LOL: See How 'Airplane!' Liberally Borrowed From 1957 Thriller 'Zero Hour'

For serious devotees of the movie Airplane!, the fact that Jerry Zucker, Jim Abrahams, and David Zucker (aka ZAZ) were heavily inspired by the 1957 movie Zero Hour is no secret. They talk about the film on the DVD commentary and have mentioned in interviews that Airplane! is based to some extent on Zero Hour.

But it's one thing to know that the script for Airplane! was heavily based on this dead-serious air thriller, and quite another thing to watch all the related scenes back to back. And if you didn't know that the two films were related, then this will be even more of a treat. Check out a side-by-side collection of clips from both films, after the break.

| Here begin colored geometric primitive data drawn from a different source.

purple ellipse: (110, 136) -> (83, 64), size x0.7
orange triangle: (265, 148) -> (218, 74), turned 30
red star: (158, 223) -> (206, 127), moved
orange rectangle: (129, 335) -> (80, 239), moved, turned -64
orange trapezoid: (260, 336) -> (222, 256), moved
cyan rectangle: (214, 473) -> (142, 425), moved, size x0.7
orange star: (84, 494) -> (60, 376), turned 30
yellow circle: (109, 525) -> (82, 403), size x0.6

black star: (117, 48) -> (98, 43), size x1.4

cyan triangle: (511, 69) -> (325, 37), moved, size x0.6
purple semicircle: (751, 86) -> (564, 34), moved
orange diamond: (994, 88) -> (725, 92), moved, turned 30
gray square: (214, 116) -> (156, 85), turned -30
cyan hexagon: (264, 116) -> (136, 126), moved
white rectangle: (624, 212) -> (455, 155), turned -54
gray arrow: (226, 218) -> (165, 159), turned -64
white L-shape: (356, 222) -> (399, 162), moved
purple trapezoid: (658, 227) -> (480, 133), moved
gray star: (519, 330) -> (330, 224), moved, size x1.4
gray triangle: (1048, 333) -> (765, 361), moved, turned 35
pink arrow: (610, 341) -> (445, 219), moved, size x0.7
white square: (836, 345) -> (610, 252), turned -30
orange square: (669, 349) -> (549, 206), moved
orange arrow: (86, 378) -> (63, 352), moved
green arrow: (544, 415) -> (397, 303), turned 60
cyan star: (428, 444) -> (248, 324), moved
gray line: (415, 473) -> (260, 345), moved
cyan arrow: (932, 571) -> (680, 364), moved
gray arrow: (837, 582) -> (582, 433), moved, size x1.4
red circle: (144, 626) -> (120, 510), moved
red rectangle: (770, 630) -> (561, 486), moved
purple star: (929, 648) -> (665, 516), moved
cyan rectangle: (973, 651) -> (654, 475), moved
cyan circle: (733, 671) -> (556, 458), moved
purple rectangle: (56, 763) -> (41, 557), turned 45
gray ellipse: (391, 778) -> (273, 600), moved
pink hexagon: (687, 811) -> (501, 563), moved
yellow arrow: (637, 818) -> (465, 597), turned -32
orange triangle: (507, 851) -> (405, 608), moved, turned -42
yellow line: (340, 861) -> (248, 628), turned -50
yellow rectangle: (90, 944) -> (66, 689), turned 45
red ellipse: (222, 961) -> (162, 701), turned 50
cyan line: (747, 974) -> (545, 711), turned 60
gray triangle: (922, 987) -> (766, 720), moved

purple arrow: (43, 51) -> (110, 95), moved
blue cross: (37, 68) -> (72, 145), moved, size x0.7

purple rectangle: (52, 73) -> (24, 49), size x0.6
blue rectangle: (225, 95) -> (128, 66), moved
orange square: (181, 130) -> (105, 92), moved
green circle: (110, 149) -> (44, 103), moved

Neatorama posted this clip, which has been on YouTube for a couple of months. Zero Hour is a thriller about a passenger flight that turns dangerous when the crew is felled by food poisoning, leaving traumatized war pilot Ted Stryker (Dana Andrews) as the only man on board able to land the plane. The film was written by Arthur Hailey, who was also behind the Airport movies that were also part of the inspiration for Airplane!. ZAZ actually bought the rights to Zero Hour, which allowed them to literally remake a great number of scenes — they didn't just use the script, but copied staging, camera angles and everything. And it's all used as the lead-in for a great many of the comedy's most well-loved jokes.

Here's info from the Airplane! DVD commentary (ZAZ are all talking here; I've just glommed their comments into one quote):

The first draft we probably wrote in 1974...the way we used to get material for [the Kentucky Fried Theater] was to leave a video recorder all night long, to get commercials to do spoofs...and so one morning we were looking at what we got the night before and there weren't very many good commercials to work with, but there was this airplane movie, a disaster film, which was Zero Hour, from 1957...we thought we could do a parody of this, see what happens.